TASK DIRECTIONS
Pictures are to be omitted. Output only the lines from the one containing "Drogen, Starke Gewalt, Kraftausdrücke" through the end of the data, word for word.

EXTRACTED MATERIAL
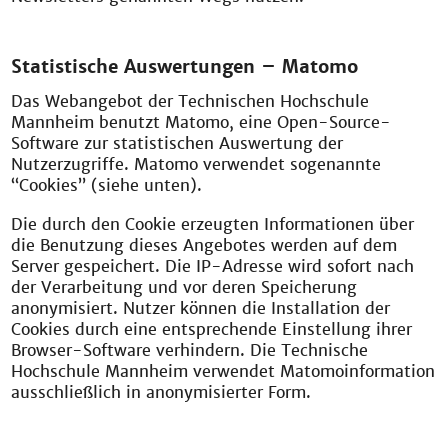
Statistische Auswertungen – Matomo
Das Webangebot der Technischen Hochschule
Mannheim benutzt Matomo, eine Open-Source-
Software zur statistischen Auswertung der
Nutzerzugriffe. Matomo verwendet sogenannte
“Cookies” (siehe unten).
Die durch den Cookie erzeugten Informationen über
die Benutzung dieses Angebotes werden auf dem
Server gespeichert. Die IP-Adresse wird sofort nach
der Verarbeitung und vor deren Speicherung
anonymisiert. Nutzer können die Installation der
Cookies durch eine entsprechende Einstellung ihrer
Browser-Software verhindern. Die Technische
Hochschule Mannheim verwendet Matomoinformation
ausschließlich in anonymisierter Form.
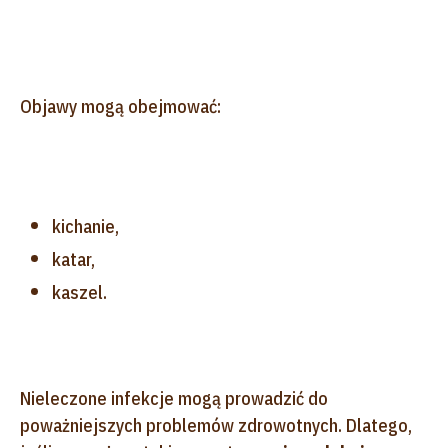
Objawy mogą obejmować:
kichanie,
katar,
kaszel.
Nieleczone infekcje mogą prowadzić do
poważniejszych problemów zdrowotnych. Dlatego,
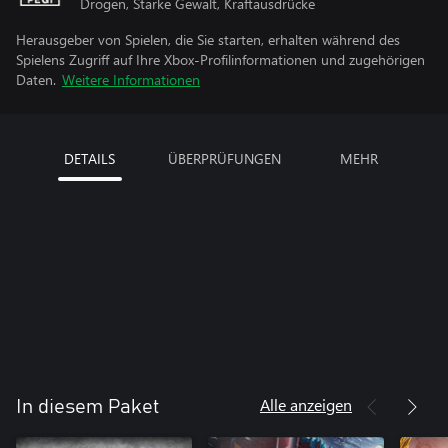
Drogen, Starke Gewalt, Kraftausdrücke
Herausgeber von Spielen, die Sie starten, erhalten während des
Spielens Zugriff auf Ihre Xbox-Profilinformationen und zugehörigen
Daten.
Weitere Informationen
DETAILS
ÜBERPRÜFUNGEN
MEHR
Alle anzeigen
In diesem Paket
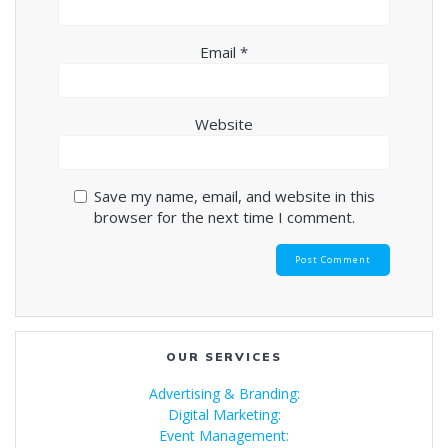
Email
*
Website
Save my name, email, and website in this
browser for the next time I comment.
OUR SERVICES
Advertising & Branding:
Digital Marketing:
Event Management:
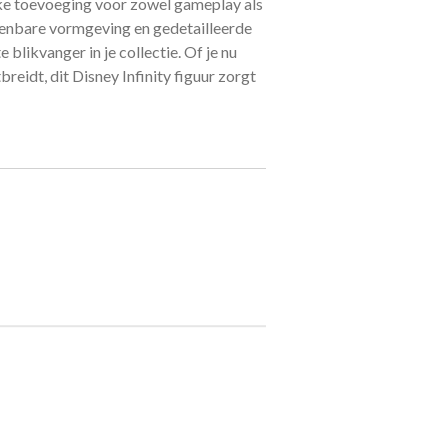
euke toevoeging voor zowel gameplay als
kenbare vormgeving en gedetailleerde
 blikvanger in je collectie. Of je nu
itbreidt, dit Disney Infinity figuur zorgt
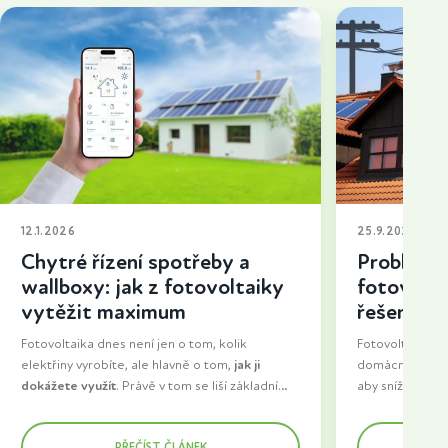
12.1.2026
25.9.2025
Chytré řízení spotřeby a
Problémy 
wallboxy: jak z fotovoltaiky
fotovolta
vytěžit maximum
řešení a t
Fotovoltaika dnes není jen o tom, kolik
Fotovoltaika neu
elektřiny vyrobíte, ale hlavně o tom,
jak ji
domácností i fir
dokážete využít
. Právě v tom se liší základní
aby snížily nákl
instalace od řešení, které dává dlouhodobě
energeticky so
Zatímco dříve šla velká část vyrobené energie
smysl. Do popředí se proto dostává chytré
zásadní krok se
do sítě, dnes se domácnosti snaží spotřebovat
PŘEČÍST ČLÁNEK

WRITTEN SOLUTION
Drogen, Starke Gewalt, Kraftausdrücke
Herausgeber von Spielen, die Sie starten, erhalten während des
Spielens Zugriff auf Ihre Xbox-Profilinformationen und zugehörigen
Daten.
Weitere Informationen
DETAILS
ÜBERPRÜFUNGEN
MEHR
Alle anzeigen
In diesem Paket
Email
*
Website
Save my name, email, and website in this
browser for the next time I comment.
OUR SERVICES
Advertising & Branding:
Digital Marketing:
Event Management:
euke toevoeging voor zowel gameplay als
kenbare vormgeving en gedetailleerde
 blikvanger in je collectie. Of je nu
itbreidt, dit Disney Infinity figuur zorgt
12.1.2026
25.9.2025
Chytré řízení spotřeby a
Problémy 
wallboxy: jak z fotovoltaiky
fotovolta
vytěžit maximum
řešení a t
Fotovoltaika dnes není jen o tom, kolik
Fotovoltaika neu
elektřiny vyrobíte, ale hlavně o tom,
jak ji
domácností i fir
dokážete využít
. Právě v tom se liší základní
aby snížily nákl
instalace od řešení, které dává dlouhodobě
energeticky so
Zatímco dříve šla velká část vyrobené energie
smysl. Do popředí se proto dostává chytré
zásadní krok se
do sítě, dnes se domácnosti snaží spotřebovat
PŘEČÍST ČLÁNEK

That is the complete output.